Shares of Pfizer (PFE) rose Wednesday after the Food and Drug Administration approved a new version of a vaccine called Prevnar 13, which could lead to billions in additional sales for Pfizer once the vaccine heads to market.
Prevnar is given to infants and young children to protect from seven strains of bacteria. The new version will cover an additional six strains of bacteria, hence the name Prevnar 13. The new version of Prevnar covers a more virulent strain of bacteria known as 19A as one of the six additional strains the new version of Prevnar vaccinates against.

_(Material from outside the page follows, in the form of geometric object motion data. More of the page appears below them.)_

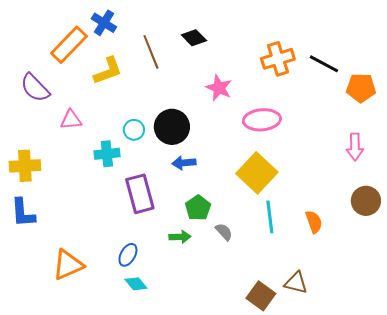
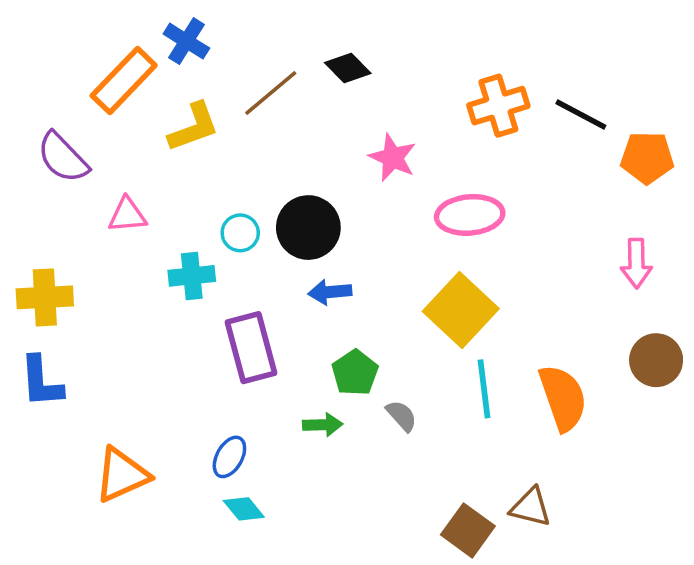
brown line: (151, 52) -> (271, 93), turned 72
orange semicircle: (314, 222) -> (563, 398), size x1.6

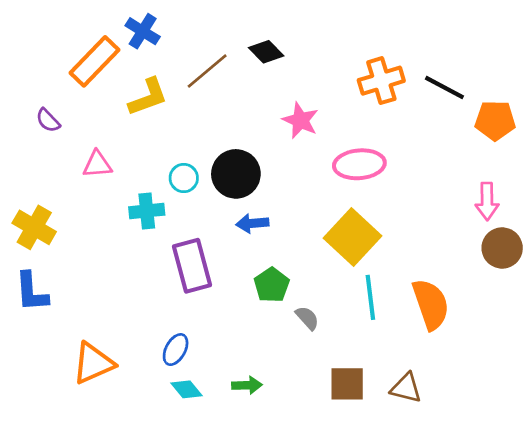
purple semicircle: (63, 158) -> (48, 120), size x0.6
yellow cross: (45, 297) -> (34, 227), turned 33
brown circle: (656, 360) -> (502, 248), moved
green arrow: (323, 425) -> (247, 385), moved
brown square: (468, 530) -> (347, 384), moved, turned -36

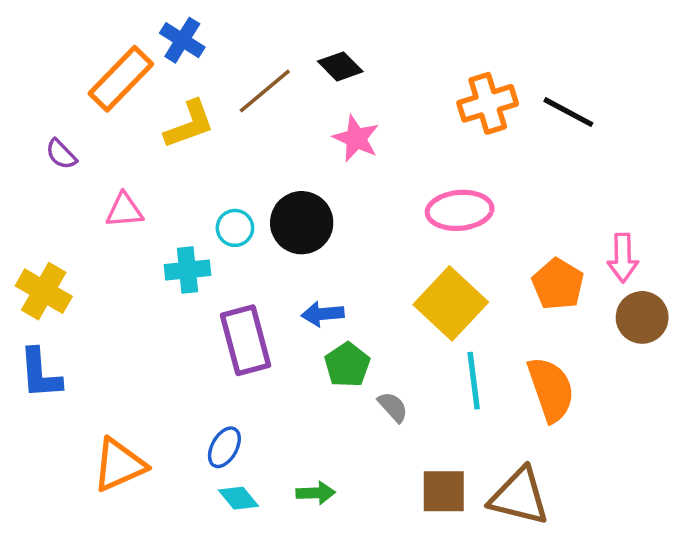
pink star: (300, 120) -> (356, 138), moved
orange pentagon: (495, 120) -> (558, 284), moved, turned 30
blue arrow: (252, 223) -> (323, 314), moved
brown triangle: (406, 388) -> (519, 496), size x1.5

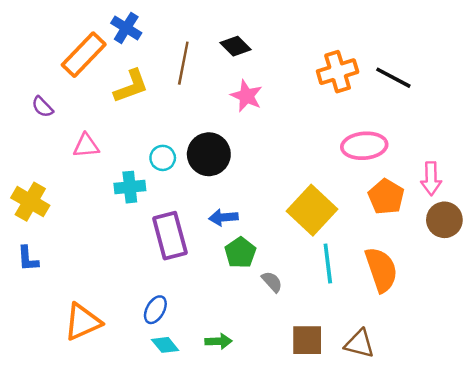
brown line: (265, 91) -> (183, 63), turned -39
pink ellipse: (460, 210) -> (364, 146), moved
blue L-shape: (40, 374) -> (28, 259), size x0.7
brown triangle: (519, 496) -> (359, 344), size x0.7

“The approval of Prevnar 13 means that infants and young children in the United States will have access to a pneumococcal conjugate vaccine that provides coverage against 13 serotypes that could potentially result in life-threatening illnesses,” says Emilio Emini, chief scientific officer of vaccine research at Pfizer. “Together, these 13 serotypes are responsible for the majority of invasive pneumococcal disease in the United States.”
Prevnar is a key new product for Pfizer, which is facing the patent expiration of its blockbuster drug Lipitor in 2011. The new Prevnar vaccine was under development by Wyeth when Pfizer decided to purchase the company for $68 billion.
According to Dow Jones, the current version of Prevnar had $2.7 billion in sales in 2008 and has been successful in reducing the number of cases of pneumococcal diseases in the U.S. since its release in 2000. It is expected that Pfizer will charge a premium for Prevnar 13 and keep Prevnar 7 on the market.
Prevnar 13 is recommended to be administered as a four-dose series to children at 2, 4, 6, and 12 to 15 months of age, Pfizer said.
Shares of Pfizer were up 1.6% to $17.95 a share on Wednesday.